» MATERIAL FOR THIS EXERCISE:
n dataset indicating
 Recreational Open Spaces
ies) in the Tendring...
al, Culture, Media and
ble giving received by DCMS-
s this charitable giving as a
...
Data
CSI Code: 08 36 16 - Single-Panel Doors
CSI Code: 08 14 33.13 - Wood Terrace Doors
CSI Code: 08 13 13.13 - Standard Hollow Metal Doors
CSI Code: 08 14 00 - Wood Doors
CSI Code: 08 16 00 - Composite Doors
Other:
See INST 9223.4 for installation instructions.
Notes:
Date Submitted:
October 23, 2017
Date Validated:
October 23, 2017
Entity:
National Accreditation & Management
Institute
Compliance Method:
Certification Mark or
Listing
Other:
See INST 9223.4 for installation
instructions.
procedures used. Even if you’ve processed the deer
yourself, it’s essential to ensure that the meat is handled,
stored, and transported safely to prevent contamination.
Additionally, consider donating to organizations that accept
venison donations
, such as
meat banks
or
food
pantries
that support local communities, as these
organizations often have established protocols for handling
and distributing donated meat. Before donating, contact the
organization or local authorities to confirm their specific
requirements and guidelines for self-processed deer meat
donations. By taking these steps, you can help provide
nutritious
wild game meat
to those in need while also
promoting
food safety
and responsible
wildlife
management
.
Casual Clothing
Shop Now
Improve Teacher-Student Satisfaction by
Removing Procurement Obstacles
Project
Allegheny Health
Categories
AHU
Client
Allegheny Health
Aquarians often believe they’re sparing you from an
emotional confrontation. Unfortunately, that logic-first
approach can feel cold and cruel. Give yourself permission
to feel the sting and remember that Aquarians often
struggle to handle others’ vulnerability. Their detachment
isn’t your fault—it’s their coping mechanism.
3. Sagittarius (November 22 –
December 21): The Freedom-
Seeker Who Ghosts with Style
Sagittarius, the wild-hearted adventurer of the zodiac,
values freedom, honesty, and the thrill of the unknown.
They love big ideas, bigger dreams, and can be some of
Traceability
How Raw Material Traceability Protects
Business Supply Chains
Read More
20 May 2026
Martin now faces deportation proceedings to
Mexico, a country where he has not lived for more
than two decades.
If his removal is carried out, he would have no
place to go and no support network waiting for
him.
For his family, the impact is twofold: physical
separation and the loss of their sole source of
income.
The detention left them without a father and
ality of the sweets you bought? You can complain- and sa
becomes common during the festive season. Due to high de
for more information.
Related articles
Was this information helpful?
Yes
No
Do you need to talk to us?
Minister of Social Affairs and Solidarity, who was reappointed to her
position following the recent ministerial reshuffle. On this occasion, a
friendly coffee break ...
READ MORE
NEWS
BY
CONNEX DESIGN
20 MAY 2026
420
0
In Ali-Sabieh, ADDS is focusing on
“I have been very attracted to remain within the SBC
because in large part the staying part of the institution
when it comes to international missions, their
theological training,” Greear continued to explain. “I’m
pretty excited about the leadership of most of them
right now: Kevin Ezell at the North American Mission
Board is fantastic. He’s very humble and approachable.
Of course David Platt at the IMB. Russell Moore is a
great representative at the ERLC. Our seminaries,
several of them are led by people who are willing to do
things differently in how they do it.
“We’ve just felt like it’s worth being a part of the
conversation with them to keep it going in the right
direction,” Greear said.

» EXERCISE: What you give back should be exactly the lines of the data above from the line with "approach can feel" through the line with "than two decades.", both of those included, and nothing more.

» SOLUTION TO THE PROBLEM:
approach can feel cold and cruel. Give yourself permission
to feel the sting and remember that Aquarians often
struggle to handle others’ vulnerability. Their detachment
isn’t your fault—it’s their coping mechanism.
3. Sagittarius (November 22 –
December 21): The Freedom-
Seeker Who Ghosts with Style
Sagittarius, the wild-hearted adventurer of the zodiac,
values freedom, honesty, and the thrill of the unknown.
They love big ideas, bigger dreams, and can be some of
Traceability
How Raw Material Traceability Protects
Business Supply Chains
Read More
20 May 2026
Martin now faces deportation proceedings to
Mexico, a country where he has not lived for more
than two decades.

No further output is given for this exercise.